/faster-whisper-acceleration

Accelerating faster-whisper single file processing by multiprocessing through parallelization

Primary LanguagePython

About The Project

This program dramatically accelerates the transcribing of single audio files using Faster-Whisper by splitting the file into smaller chunks at moments of silence, ensuring no loss in transcribing quality. By consuming and processing each audio chunk in parallel, this project achieves significant acceleration using only CPUs.

Why?

faster-whisper has no option to automatically split the file and parallelize the execution.
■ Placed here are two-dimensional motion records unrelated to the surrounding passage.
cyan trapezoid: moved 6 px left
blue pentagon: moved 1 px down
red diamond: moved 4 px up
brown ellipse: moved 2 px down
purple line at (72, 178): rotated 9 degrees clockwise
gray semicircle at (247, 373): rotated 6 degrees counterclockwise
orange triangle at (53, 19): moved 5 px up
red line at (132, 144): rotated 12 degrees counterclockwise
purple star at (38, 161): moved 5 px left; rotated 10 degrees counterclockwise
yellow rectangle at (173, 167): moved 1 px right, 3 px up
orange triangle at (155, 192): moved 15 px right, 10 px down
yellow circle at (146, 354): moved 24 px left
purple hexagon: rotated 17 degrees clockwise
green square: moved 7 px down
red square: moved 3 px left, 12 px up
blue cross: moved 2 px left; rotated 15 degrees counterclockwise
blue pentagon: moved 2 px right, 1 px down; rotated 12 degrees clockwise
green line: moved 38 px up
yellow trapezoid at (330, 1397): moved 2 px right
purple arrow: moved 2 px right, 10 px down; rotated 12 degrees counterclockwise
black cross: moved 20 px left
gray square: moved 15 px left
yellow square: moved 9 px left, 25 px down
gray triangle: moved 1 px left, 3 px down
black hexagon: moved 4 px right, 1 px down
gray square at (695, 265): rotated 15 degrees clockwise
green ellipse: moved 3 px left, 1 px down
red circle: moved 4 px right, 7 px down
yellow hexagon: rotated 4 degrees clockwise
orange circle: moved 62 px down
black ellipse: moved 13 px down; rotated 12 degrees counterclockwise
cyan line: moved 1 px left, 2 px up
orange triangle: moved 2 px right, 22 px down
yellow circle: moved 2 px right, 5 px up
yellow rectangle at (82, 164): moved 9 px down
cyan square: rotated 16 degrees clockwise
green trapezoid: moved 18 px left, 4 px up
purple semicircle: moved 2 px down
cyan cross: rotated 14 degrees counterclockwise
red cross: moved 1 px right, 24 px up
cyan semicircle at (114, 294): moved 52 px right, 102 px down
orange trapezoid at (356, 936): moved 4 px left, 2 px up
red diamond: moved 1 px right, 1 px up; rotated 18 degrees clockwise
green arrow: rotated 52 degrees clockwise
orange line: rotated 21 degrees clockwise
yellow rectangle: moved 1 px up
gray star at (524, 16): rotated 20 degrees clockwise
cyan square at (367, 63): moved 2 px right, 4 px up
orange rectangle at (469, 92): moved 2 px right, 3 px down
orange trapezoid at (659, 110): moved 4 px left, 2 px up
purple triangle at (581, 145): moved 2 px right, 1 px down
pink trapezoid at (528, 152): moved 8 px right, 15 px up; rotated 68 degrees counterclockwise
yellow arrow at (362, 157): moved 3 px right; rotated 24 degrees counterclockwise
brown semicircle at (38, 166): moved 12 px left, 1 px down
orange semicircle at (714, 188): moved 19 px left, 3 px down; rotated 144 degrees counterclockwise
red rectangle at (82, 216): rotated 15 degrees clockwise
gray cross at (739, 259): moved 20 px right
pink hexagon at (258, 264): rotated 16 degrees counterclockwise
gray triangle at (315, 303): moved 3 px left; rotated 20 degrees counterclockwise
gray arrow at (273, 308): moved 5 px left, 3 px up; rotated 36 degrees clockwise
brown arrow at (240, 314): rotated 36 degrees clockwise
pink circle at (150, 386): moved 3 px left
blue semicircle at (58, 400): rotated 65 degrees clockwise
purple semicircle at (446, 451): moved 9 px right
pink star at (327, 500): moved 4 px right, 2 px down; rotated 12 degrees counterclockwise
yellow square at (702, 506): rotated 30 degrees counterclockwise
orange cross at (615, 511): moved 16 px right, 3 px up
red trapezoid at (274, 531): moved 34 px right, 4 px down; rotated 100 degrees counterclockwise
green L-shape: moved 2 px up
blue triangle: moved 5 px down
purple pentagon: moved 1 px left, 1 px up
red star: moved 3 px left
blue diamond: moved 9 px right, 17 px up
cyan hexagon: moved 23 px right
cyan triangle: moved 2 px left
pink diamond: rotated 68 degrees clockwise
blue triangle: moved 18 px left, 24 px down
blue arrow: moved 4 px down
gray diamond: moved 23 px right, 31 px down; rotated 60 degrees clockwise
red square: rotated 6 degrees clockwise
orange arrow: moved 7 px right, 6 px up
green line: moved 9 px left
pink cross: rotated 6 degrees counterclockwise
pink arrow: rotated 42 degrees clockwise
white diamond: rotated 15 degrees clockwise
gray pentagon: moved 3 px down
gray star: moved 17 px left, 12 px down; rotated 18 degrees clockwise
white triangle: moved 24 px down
This project is a wrapper for faster-whisper that allows you to speed up transcribing of big single audio files.

Here is the discussion about this issue: SYSTRAN/faster-whisper#133

Features

  • Utilizes Faster-Whisper for efficient and accurate audio transcribing.
  • Splits the input audio file into optimal size chunks based on the number of available processes.
  • Automatically detects moments of silence using ffmpeg to split the audio without affecting transcribing quality.
  • Supports parallel processing using multiple CPU cores to speed up transcribing.

Installation

Before you begin, ensure you have the following dependencies installed:

  • Python 3.6 or higher
  • ffmpeg
  • faster_whisper

Usage

  • Import the necessary functions from the script:
from parallelization import transcribe_audio
  • Load the Faster-Whisper model with your desired settings:
from faster_whisper import WhisperModel
model = WhisperModel("tiny", device="cpu", num_workers=max_processes, cpu_threads=2, compute_type="int8")
  • Call the transcribe_audio function with the desired input file, the number of processes (up to the number of available CPU cores), and optional silence threshold and duration parameters:
input_audio = "your_audio_file.mp3"
max_processes = 4  # Adjust this value based on the available CPU cores
result = transcribe_audio(input_audio, max_processes, silence_threshold="-20dB", silence_duration=2, model=model)
  • The result variable will contain the transcribed text.

Example

Here's an example of how to use the program:

from parallelization import transcribe_audio
from faster_whisper import WhisperModel

if __name__ == "__main__":
    # input audio file
    input_audio = "DonQuixote_OneHour.mp3"
    # number of processes to use
    max_processes = 4
    # load model
    model = WhisperModel("tiny", device="cpu", num_workers=max_processes, cpu_threads=2, compute_type="int8")
    result = transcribe_audio(input_audio, max_processes, silence_threshold="-20dB", silence_duration=2, model=model)
    print(result)

Performance Testing

All testing was done on a MacBook M1 Pro CPU, 8 cores, with 16G of RAM.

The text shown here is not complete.